- Crude oil prices receive downward pressure due to the Fed’s hawkish stance on interest rates trajectory.
- US Crude oil production has surged to multi-year highs.
- Higher US Treasury yields contribute support to underpin the US Dollar.
- US passed bills to avert a government shutdown, securing funding until November 17.
Western Texas Intermediate (WTI) oil price hovers around $90.00 per barrel during the Asian session on Monday. The Crude oil price struggles to recover from recent losses due to market caution on the US Federal Reserve’s (Fed) interest rates trajectory.
Fed is expected to attempt another 25 basis points (bps) rate hike through the end of the year. Additionally, the market is factoring in the likelihood of higher interest rates for a prolonged period. The higher interest costs raise borrowing costs, which can affect the demand for Crude oil.
Recent weeks have witnessed a significant decline in US oil reserves, intensifying the bullish momentum in the oil market. However, according to the Energy Information Administration (EIA), US crude oil production has surged to multi-year highs.
This increase in fossil fuel production is driven by the effort to meet the demand gap left by the extended production cuts of 1.3 million barrels per day by Saudi Arabia and Russia through the end of the year. Despite the drawdown in reserves, the surge in production is indicative of the complex dynamics influencing global oil markets.
The total US crude reserves have sharply declined to approximately 420 million barrels, with the crucial Cushing, Oklahoma reserves plummeting to a mere 20 million barrels. Despite these supply constraints and diminishing reserves, there is an anticipation of US oil production reaching record highs.

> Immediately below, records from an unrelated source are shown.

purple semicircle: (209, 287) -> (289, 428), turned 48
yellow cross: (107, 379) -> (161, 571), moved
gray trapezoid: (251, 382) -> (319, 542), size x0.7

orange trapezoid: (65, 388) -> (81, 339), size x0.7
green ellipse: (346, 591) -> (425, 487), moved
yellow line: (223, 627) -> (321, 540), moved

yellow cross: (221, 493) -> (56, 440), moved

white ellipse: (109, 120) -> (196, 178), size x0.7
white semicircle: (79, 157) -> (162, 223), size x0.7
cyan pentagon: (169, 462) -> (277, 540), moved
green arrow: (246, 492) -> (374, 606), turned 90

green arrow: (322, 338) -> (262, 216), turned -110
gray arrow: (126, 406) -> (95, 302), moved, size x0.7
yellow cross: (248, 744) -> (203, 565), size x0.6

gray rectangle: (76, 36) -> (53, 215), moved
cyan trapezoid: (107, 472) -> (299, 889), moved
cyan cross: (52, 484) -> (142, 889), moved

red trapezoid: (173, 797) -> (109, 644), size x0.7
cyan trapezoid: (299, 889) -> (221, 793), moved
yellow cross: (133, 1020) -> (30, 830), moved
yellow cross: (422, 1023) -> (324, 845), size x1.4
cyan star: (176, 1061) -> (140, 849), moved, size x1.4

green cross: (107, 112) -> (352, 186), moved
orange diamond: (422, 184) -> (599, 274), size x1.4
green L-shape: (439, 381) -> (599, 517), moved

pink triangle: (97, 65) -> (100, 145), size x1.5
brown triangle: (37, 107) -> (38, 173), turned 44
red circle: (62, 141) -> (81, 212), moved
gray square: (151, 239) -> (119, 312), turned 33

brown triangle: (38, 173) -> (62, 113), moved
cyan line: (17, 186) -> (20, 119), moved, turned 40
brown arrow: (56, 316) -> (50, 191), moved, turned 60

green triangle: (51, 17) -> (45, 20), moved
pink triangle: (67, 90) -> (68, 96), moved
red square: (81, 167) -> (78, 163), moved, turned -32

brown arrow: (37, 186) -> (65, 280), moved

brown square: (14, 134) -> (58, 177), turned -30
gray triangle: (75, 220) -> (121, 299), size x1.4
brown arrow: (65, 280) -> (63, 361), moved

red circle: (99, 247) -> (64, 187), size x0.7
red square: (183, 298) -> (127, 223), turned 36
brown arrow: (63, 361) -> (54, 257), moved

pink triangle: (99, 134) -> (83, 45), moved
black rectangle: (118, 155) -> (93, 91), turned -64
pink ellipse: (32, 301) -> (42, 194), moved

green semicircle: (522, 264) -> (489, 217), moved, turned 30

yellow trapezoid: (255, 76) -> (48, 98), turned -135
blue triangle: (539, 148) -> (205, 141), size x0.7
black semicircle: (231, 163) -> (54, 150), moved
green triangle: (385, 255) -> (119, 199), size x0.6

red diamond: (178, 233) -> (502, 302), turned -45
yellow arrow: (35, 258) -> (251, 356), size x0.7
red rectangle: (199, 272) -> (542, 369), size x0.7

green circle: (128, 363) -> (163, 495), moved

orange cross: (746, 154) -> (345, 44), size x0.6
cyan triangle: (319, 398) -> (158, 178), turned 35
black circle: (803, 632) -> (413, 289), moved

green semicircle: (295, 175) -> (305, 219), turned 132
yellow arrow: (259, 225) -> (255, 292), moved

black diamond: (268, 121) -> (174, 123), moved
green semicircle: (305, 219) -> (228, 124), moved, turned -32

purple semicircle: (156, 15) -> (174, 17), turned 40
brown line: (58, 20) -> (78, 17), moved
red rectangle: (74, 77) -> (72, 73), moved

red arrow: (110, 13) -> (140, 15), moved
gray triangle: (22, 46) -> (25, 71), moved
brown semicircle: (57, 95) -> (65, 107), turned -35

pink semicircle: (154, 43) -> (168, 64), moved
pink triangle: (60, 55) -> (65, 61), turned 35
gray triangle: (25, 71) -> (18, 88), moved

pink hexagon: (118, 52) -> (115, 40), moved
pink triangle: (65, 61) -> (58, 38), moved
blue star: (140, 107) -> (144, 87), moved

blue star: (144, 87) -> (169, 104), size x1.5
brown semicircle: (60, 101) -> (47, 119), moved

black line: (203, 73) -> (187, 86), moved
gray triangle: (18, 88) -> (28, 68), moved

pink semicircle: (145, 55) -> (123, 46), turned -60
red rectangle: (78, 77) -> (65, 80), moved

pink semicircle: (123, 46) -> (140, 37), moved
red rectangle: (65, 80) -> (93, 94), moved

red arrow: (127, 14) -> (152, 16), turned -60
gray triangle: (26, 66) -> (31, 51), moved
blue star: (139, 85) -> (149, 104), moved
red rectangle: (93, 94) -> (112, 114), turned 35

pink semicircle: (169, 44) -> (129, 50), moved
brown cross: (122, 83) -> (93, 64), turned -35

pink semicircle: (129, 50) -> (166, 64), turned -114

Investors are swiftly adapting their forward-looking expectations for crude costs in response to these developments, reflecting the intricate balance between supply, reserves, and production levels.
Over the weekend, Chinese Manufacturing PMI data showed improvement into positive territory, which could provide support for the prices of black gold as China is the largest oil importer in the world.
China’s NBS Manufacturing PMI for August grew to 50.2 from the previous 49.7 figures, exceeding the 50.0 expected. Additionally, the Non-Manufacturing PMI rose to 51.7 from the 51.0 previous reading, surpassing the market consensus of 51.5.
The US Dollar Index (DXY) holds ground, continuing to gain on the second trading session following moderate datasets from the United States (US). The spot price trades higher around 106.20.
Further support for the strength of the USD comes from the positive performance of US Treasury Yields. The yield on the 10-year US Treasury bond stands at 4.61% at the moment, marking a 0.96% increase.
Crude oil faces challenges, primarily due to the upbeat US Dollar (USD) following the release of moderate economic data on Friday. The US Michigan Consumer Sentiment Index for September improved to 68.1 from the previous figure of 67.7, beating expectations for no change.
The US Core Personal Consumption Expenditures (PCE) – Price Index (YoY) for August rose as estimated, reaching 3.9%, but showed a slight easing from the previous reading of 4.3%. Core PCE (MoM) recorded a softer reading of 0.1% against the market consensus for it to remain consistent at the 0.2% prior.
Following Friday’s session, bills were successfully passed in the US to prevent a government shutdown, securing funding until November 17. This development has prompted a resumption of the US Dollar Index (DXY) on an upward trajectory.
Traders in the Crude oil market will likely pay close attention to the upcoming US ISM Manufacturing PMI for September ahead of a speech by Fed Chair Jerome Powell on Monday. These events can potentially influence market dynamics and impact the performance of both the US Dollar and Crude oil.